[Opening RECORDED INFORMATION section]
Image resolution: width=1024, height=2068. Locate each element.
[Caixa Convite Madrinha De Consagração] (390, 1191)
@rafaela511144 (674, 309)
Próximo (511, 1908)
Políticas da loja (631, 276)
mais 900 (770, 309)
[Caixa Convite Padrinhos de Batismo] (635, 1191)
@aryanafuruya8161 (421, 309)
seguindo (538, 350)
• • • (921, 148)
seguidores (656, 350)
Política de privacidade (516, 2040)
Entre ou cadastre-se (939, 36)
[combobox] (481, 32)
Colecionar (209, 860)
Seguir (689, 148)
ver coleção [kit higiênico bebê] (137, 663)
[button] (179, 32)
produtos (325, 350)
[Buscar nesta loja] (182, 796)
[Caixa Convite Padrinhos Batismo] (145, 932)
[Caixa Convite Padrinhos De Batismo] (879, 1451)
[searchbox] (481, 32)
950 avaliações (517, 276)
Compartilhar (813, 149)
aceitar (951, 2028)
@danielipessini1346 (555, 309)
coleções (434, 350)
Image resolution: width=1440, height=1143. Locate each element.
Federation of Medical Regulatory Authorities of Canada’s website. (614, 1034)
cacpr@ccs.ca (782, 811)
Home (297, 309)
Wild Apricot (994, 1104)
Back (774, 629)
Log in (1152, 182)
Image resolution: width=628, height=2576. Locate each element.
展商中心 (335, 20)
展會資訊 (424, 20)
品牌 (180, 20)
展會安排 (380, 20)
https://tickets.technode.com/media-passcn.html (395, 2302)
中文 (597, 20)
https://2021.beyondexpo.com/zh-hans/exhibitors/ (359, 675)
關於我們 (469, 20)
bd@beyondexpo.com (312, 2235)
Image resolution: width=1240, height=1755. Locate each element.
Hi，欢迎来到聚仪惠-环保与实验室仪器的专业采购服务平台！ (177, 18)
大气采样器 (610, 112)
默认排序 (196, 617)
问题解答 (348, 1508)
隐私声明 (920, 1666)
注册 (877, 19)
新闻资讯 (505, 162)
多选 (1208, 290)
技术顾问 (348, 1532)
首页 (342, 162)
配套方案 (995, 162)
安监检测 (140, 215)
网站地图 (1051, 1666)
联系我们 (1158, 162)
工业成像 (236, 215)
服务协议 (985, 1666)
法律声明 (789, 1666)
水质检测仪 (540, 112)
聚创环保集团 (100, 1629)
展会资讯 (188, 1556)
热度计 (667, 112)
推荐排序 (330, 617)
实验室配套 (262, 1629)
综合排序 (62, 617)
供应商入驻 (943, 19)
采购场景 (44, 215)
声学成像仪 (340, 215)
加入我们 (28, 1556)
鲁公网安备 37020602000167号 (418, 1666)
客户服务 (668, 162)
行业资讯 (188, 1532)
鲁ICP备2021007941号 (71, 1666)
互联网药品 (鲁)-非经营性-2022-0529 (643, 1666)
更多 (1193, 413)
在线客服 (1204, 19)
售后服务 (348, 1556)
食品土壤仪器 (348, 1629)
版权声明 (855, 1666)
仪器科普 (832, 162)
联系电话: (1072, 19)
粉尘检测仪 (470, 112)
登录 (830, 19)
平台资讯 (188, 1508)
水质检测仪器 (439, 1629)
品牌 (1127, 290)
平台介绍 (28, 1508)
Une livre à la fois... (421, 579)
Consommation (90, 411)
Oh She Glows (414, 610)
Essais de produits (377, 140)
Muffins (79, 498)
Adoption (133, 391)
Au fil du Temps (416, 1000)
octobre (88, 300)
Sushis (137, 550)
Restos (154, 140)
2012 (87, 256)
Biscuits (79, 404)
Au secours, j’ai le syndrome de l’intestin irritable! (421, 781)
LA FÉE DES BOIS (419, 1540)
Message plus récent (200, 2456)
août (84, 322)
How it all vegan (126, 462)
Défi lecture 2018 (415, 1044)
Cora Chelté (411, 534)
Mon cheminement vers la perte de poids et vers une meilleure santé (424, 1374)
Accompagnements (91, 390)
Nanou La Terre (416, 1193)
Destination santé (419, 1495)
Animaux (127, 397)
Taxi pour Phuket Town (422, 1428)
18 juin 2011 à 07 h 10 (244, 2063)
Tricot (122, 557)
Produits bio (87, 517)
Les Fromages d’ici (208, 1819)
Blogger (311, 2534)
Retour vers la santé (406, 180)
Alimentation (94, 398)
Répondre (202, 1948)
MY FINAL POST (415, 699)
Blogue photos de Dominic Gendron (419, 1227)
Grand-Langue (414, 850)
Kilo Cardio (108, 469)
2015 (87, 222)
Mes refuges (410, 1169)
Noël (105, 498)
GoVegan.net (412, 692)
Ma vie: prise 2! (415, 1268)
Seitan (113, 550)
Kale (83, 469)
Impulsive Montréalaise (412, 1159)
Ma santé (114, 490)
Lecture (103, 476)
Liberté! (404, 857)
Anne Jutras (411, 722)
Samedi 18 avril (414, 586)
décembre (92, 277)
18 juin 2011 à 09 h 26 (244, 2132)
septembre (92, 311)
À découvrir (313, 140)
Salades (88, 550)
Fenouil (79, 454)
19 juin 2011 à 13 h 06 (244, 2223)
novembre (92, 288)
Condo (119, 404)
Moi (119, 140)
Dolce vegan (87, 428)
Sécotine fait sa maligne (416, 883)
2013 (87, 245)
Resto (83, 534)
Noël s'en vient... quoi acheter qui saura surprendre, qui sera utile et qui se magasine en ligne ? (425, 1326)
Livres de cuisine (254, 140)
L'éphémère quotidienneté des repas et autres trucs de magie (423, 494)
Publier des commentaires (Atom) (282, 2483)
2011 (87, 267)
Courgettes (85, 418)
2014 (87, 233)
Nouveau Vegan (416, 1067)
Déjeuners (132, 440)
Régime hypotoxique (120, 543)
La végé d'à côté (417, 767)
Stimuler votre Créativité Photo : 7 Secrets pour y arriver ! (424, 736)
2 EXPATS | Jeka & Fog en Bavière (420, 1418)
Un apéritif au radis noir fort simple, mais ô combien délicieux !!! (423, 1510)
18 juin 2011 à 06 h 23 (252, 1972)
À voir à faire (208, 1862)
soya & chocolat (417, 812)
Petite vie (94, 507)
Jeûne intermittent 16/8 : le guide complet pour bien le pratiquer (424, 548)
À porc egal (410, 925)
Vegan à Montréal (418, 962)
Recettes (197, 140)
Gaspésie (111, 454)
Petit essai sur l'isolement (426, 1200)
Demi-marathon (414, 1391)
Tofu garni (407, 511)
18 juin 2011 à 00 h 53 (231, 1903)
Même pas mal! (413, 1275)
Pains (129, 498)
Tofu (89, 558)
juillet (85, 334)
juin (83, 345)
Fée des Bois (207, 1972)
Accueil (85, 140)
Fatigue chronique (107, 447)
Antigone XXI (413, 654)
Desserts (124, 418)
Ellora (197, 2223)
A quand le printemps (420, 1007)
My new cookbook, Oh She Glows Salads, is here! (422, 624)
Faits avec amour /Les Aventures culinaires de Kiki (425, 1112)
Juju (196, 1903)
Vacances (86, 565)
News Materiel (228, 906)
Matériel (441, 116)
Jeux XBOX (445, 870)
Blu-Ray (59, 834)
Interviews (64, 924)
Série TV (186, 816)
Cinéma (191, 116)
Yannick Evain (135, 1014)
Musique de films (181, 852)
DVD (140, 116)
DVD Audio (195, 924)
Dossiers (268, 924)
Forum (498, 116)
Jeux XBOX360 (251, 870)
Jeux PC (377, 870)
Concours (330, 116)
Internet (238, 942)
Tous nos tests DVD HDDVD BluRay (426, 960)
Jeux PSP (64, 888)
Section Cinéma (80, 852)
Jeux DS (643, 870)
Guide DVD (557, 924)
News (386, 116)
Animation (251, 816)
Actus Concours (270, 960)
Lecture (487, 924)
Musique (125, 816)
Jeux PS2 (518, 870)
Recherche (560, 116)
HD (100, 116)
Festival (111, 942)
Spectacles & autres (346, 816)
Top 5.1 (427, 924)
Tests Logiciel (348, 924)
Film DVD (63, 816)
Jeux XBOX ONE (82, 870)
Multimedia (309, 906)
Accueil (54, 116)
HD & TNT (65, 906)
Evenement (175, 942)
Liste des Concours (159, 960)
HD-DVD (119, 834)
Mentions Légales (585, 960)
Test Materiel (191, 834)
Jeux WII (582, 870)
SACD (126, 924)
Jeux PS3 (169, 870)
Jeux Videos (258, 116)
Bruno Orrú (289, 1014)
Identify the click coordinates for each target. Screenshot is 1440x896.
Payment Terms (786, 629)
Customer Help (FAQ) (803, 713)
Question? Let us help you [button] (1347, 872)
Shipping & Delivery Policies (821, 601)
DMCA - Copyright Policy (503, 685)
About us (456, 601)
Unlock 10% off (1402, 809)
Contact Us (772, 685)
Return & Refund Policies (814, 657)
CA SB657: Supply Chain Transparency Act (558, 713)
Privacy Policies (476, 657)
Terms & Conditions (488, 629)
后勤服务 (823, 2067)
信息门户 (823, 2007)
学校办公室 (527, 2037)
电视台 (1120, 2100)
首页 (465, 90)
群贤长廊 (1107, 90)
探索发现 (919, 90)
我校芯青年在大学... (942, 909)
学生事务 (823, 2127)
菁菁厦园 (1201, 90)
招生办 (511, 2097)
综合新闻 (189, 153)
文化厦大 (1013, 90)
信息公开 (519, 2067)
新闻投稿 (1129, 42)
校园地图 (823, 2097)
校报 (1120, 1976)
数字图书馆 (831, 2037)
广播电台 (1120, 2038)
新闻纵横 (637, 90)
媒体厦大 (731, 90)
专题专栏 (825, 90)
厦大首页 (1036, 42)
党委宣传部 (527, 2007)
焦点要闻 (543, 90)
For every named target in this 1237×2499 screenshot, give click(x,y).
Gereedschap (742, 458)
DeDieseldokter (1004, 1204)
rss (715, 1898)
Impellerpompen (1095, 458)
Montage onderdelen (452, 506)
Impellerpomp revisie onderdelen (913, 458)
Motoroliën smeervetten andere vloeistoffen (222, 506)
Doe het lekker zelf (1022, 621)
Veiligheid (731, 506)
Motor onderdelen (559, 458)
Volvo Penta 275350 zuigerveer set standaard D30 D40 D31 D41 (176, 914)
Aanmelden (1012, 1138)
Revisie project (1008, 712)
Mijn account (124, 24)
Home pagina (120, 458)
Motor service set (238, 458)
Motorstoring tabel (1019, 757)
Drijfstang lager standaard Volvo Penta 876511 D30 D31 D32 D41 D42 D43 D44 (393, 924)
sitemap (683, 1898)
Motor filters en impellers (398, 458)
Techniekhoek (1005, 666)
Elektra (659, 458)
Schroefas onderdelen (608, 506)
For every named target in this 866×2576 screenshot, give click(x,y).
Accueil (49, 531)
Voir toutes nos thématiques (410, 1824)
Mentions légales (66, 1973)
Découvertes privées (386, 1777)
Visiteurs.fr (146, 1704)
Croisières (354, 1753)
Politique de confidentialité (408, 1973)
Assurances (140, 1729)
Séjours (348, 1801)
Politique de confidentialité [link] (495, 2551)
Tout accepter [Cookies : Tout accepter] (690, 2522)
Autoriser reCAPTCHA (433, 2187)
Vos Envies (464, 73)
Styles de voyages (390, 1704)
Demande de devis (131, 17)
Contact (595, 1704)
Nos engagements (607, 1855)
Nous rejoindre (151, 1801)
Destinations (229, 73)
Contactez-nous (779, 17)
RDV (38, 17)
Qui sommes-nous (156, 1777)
[Closing RECORDED INFORMATION section]
REQUIRED WORK.
Whenever a line includes the word "Jeux", pull it out of the entries.

RESULT.
Jeux XBOX (445, 870)
Jeux XBOX360 (251, 870)
Jeux PC (377, 870)
Jeux PSP (64, 888)
Jeux DS (643, 870)
Jeux PS2 (518, 870)
Jeux XBOX ONE (82, 870)
Jeux WII (582, 870)
Jeux PS3 (169, 870)
Jeux Videos (258, 116)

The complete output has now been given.